According to Janine Cavicchia, director of the WIU Women's Center and chair of the campus-wide Relationship Violence Awareness and Prevention Committee (RVC), the three-year grant initiative reflects a collaborative effort among departments in Student Services and Academic Affairs student organizations and community agencies that serve individuals affected by sexual assault, domestic violence, dating violence, and stalking, including the Western Illinois Regional Council-Community Action Agency's Victim Services (WIRC-CAA VS) and campus and local police. Cavicchia will serve as project director. Melanie Hetzel-Riggin, an associate professor of psychology at WIU, served as a lead writer of the grant proposal.

"This initiative will provide campus and community partners with a variety of new tools designed to help address the critical need for comprehensive education, prevention, intervention and sanctioning of offenders of interpersonal violence, with the ultimate goal of reducing the prevalence and effects of interpersonal violence on campus," Hetzel-Riggin said.

According to Hetzel-Riggin, figures from the most recent National College Health Assessment conducted in 2008 by the American College Health Association indicated that approximately 1,447 students at WIU had experienced sexually aggressive behavior or attempted/completed sexual assault, and almost 900 had experienced stalking, while another 1,802 had likely experienced emotional, physical and/or sexual abuse within a relationship.
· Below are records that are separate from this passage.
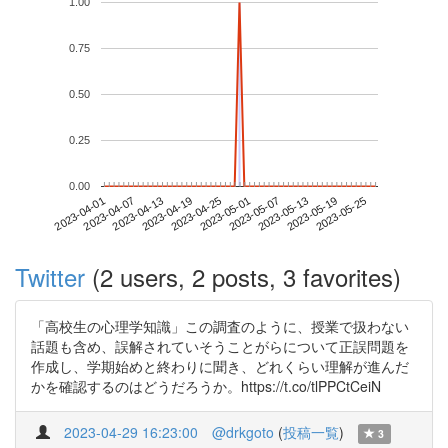
1.00
0.75
0.50
0.25
0.00
2023-05-19
2023-04-01
2023-04-19
2023-05-07
2023-05-25
2023-04-07
2023-04-25
2023-05-13
2023-04-13
2023-05-01
Twitter
(2 users, 2 posts, 3 favorites)
「高校生の心理学知識」この調査のように、授業で扱わない
話題も含め、誤解されていそうことがらについて正誤問題を
作成し、学期始めと終わりに聞き、どれくらい理解が進んだ
かを確認するのはどうだろうか。https://t.co/tlPPCtCeiN
2023-04-29 16:23:00
@drkgoto
(
投稿一覧
)
3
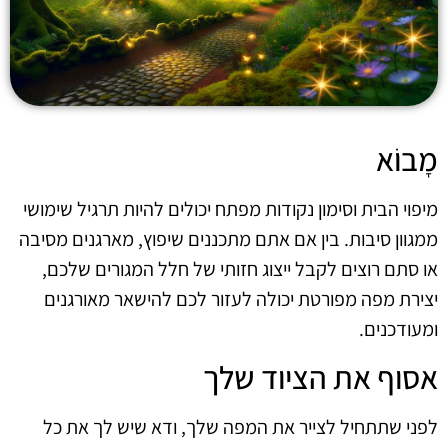
מָבוֹא
מיפוי הבית וסימון נקודות מפתח יכולים להיות תרגיל שימושי
ממגוון סיבות. בין אם אתם מתכננים שיפוץ, מארגנים מסיבה
או סתם רוצים לקבל ייצוג חזותי של חלל המגורים שלכם,
יצירת מפה מפורטת יכולה לעזור לכם להישאר מאורגנים
ומעודכנים.
אסוף את הציוד שלך
לפני שתתחיל לצייר את המפה שלך, ודא שיש לך את כל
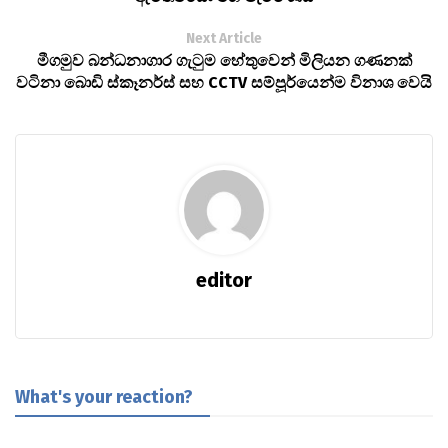
Next Article
මීගමුව බන්ධනාගාර ගැටුම හේතුවෙන් මිලියන ගණනක්
වටිනා බොඩි ස්කෑනර්ස් සහ CCTV සම්පූර්යෙන්ම විනාශ වෙයි
editor
What's your reaction?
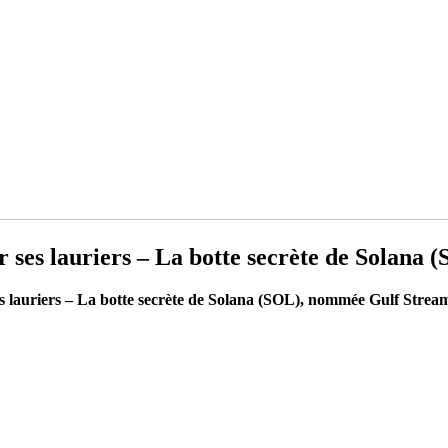
r ses lauriers – La botte secrète de Solan
s lauriers – La botte secrète de Solana (SOL), nommée Gulf Strea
"My own research, which I conducted on the WIU-Macomb campus from 2006-2009, found that of the 1,276 women surveyed, 19.4 percent reported a history of domestic or dating violence, 13.3 percent reported a history of sexual aggression or assault and 32.1 percent reported being stalked," Hetzel-Riggin said.
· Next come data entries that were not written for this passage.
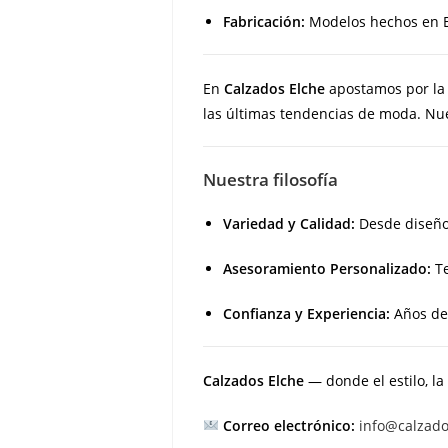
Fabricación:
Modelos hechos en E
En
Calzados Elche
apostamos por l
las últimas tendencias de moda. Nues
Nuestra filosofía
Variedad y Calidad:
Desde diseños
Asesoramiento Personalizado:
Te
Confianza y Experiencia:
Años de 
Calzados Elche
— donde el estilo, la
Correo electrónico:
info@calzad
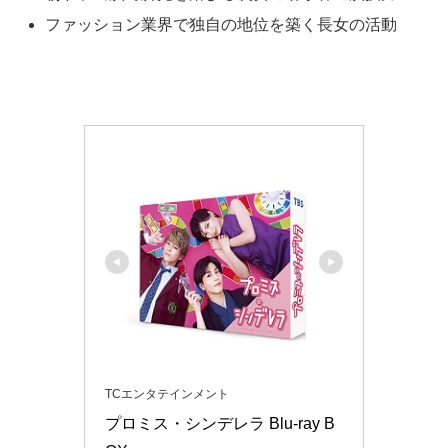
ファッション業界で独自の地位を築く長女の活動
TCエンタテインメント
プロミス・シンデレラ Blu-ray B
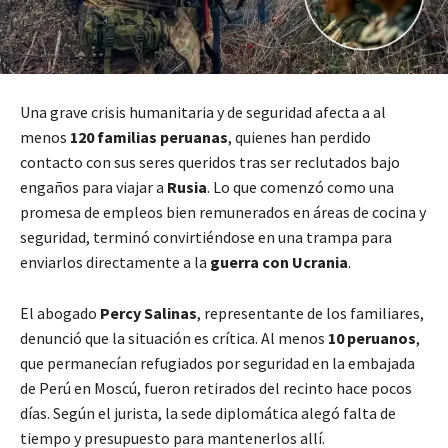
Una grave crisis humanitaria y de seguridad afecta a al
menos
120 familias peruanas
, quienes han perdido
contacto con sus seres queridos tras ser reclutados bajo
engaños para viajar a
Rusia
. Lo que comenzó como una
promesa de empleos bien remunerados en áreas de cocina y
seguridad, terminó convirtiéndose en una trampa para
enviarlos directamente a la
guerra con Ucrania
.
El abogado
Percy Salinas
, representante de los familiares,
denunció que la situación es crítica. Al menos
10 peruanos
,
que permanecían refugiados por seguridad en la embajada
de Perú en Moscú, fueron retirados del recinto hace pocos
días. Según el jurista, la sede diplomática alegó falta de
tiempo y presupuesto para mantenerlos allí.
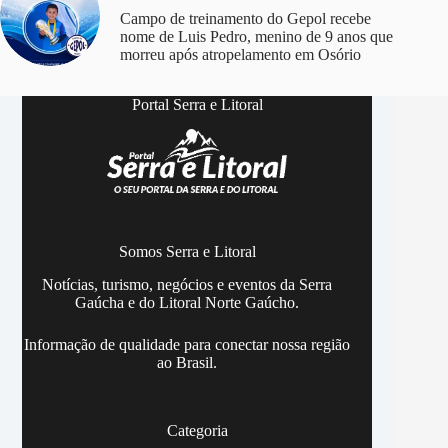
Campo de treinamento do Gepol recebe
nome de Luis Pedro, menino de 9 anos que
morreu após atropelamento em Osório
Portal Serra e Litoral
Somos Serra e Litoral
Notícias, turismo, negócios e eventos da Serra
Gaúcha e do Litoral Norte Gaúcho.
Informação de qualidade para conectar nossa região
ao Brasil.
Categoria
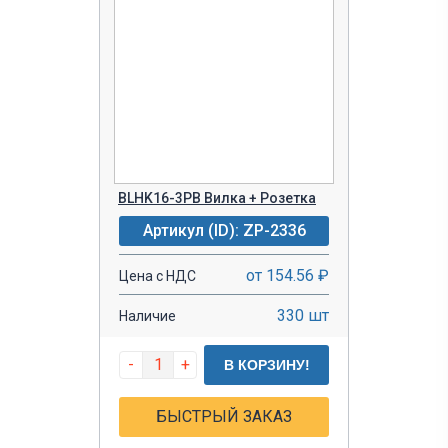
BLHK16-3PB Вилка + Розетка
Артикул (ID): ZP-2336
от 154.56 ₽
Цена с НДС
330 шт
Наличие
-
+
В КОРЗИНУ!
БЫСТРЫЙ ЗАКАЗ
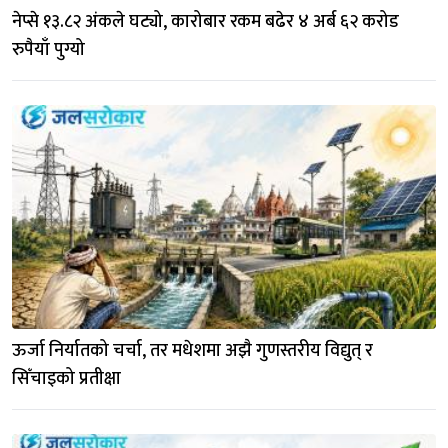
नेप्से १३.८२ अंकले घट्यो, कारोबार रकम बढेर ४ अर्ब ६२ करोड 
रुपैयाँ पुग्यो
ऊर्जा निर्यातको चर्चा, तर मधेशमा अझै गुणस्तरीय विद्युत् र 
सिँचाइको प्रतीक्षा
Cavicchia and Hetzel-Riggin said the grant will benefit students by allowing the University to develop a coordinated response to interpersonal violence that includes mental health and medical care, and will help to increase awareness of resources available. Goals for the project also include developing online- and in-person training for campus police officers and judicial board members on laws, policies and protocols for responding to interpersonal violence victims. The grant will also be used to create and implement a mandatory education program on interpersonal violence for all incoming students; to develop a peer-led, bystander intervention program; for programming that addresses interpersonal violence prevention for underrepresented groups such as minority students; creating a comprehensive website and marketing campaign on interpersonal violence information and resources; and creating an Interpersonal Violence Response Team led by an Interpersonal Violence Prevention Coordinator.

"We are pleased to partner with Western Illinois University in this effort to reduce domestic, dating and sexual violence as well as stalking," said Diane Mayfied, director of WIRC-CAA Victim Services. "We know young people between the ages of 16 and 24 are at greater risk for these forms of violence. And sadly, we see the results of these crimes on victims, their friends and families every day. We look forward to our continued collaboration with the University community to provide assistance in whatever way we can."

Cavicchia noted that Western has demonstrated a long history of commitment to developing and strengthening resources and support services for, and education about, interpersonal violence. Rape awareness programming at WIU started in the mid-1970s, when Student Personnel Services (now Student Development and Orientation) and University Counseling Center staff members Nell Koester, Cari Sheets and Jo Ann Hummers initiated programming and conducted survivor support groups, which continue today.

"The University's current RVC evolved from a Task Force on Prevention of Sexual Assault, which was first formed in the 1980s in order to improve how we respond to victims of violence and to develop resources to help survivors," Cavicchia said. "This grant will allow us to implement unprecedented and even more effective means of providing education, for our students and all members of our campus community, in our continuing efforts to reduce interpersonal and gendered violence and provide assistance and support to survivors."